▶

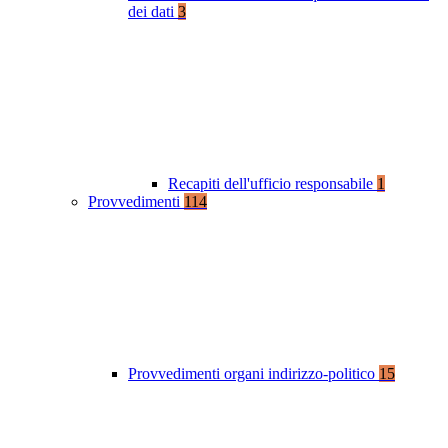
dei dati
3
Recapiti dell'ufficio responsabile
1
Provvedimenti
114
Provvedimenti organi indirizzo-politico
15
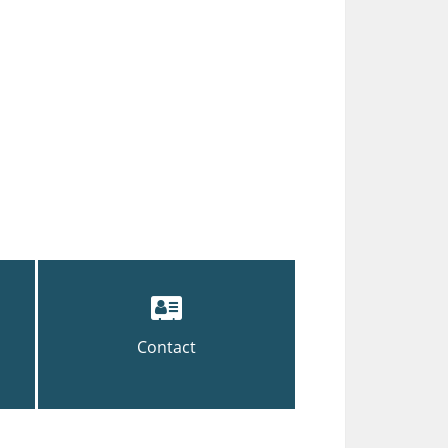
Contact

◀

=== What is needed ===
Line by line, write out the material exactly, leaving the images out.

=== Task answer ===
dei dati
3
Recapiti dell'ufficio responsabile
1
Provvedimenti
114
Provvedimenti organi indirizzo-politico
15
Contact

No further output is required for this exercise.